Cantù, il meglio degli ultimi 20 anni
C’è un parterre de roi tra gli esclusi

Dopo aver giocato con i migliori quintetti del millennio, i tanti rimasti fuori

Di quanta gente forte sia transitata in Brianza in questi ultimi due decenni te ne rendi conto nel momento in cui vai a ripercorrere annata per annata, “riscoprendo” qualcuno che magari nel frattempo ci si era anche, colpevolmente, dimenticato.

Più d’uno, infatti, avrebbe meritato di stare al piano superiore, vale a dire di ritrovarsi tra i nomi che abbiamo speso nell’articolo di cui sopra.

Andando a ritroso nel tempo, la prima figura che si scorge - e vista la sua imponenza non si fa certo fatica a vederla... - è quella di Sofo Schortsanitis, il camerunense-greco che arrivò qui poco più che diciottenne. E in quella stagione, 2003-2004, “Baby Shaq” non passò inosservato.

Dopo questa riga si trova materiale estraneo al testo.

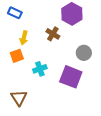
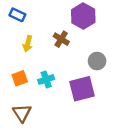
orange square: (17, 56) -> (20, 78), moved
purple square: (71, 77) -> (82, 89), turned -35

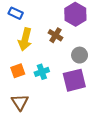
yellow arrow: (28, 44) -> (25, 39), size x1.5
gray circle: (97, 61) -> (80, 55), moved

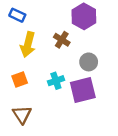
cyan cross: (42, 72) -> (56, 81), moved

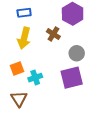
blue rectangle: (17, 15) -> (24, 13), moved, turned -32
cyan cross: (56, 81) -> (35, 78), moved

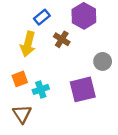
blue rectangle: (24, 13) -> (42, 17), moved, turned -32
gray circle: (77, 53) -> (103, 61), moved

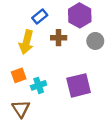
brown cross: (62, 39) -> (59, 38), turned -32
gray circle: (103, 61) -> (95, 41), moved

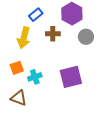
brown triangle: (21, 109) -> (19, 98), turned -36

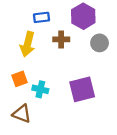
blue rectangle: (36, 15) -> (42, 17), turned 32
cyan cross: (35, 77) -> (40, 89), turned 32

L’annata seguente, un paio di esterni si presero la scena: il play tascabile Shawnta Rogers e la guardia americana poi naturalizzata italiana, Brett Blizzard, mortifero da dietro l’arco dei 6.75.

Nel 2007-2008, gestione tecnica affidata a Luca Dalmonte, fecero scalpore la qualità e l’estro di altri due esterni. Stiamo parlando del regista Dasahun Wood - che al suo primo anno da professionista a Cantù chiuse il campionato con 17,9 punti e 3,4 assist a partita, con il 45% da tre punti - e di Gerald Fitch, l’uomo che giocava in pantafole.., uno da 16 punti di media, con un talento smisurato che andava però di pari passo con un carattere che definire istrionico par persino eufemistico.

Era invece il 2009-2010 quando approdò a Cantù quell’autentico signore che risponde al nome di Michele Mian: a fine carriera, eppur preziosissimo nello spogliatoio e quando entrava dalla panchina.

Il 2010-11 portò invece in dote il talentuoso Sundiata Gaines e il più solido Jason Rich, mentre la stagione successiva ecco comparire un play quadratissimo quale Mike Green.

Un salto alla 2012-13 per scoprire Jeff Brooks e un altro alla 2014-15 per una coppia di americani che ha davvero lasciato traccia di sè. Alludiamo a Darius Johnson-Odom e a James Feldeine, due che in più occasioni hanno strappato applausi a scena aperta al pubblico del Pianella.

E poi via verso l’era Gerasimenko che ha visto giungere in Brianza un discreto numero di buoni giocatori. Si era iniziato con i vari Walter Hodge, Kyrylo Fesenko e Roko Ukic, si era proseguito attraverso Tremmell Darden e Dominic Waters, si era andati avanti con Randy Culpepper, Jeremy Chappell e Jaime Smith sino a giungere - è storia dell’altroieri - a Frank Gaines, uno capace di terminare la scorsa stagione a oltre 20 punti di media.

Insomma, detto che qualcun altro ce lo saremo comunque perso per strada, non è certo mancato l’imbarazzo della scelta.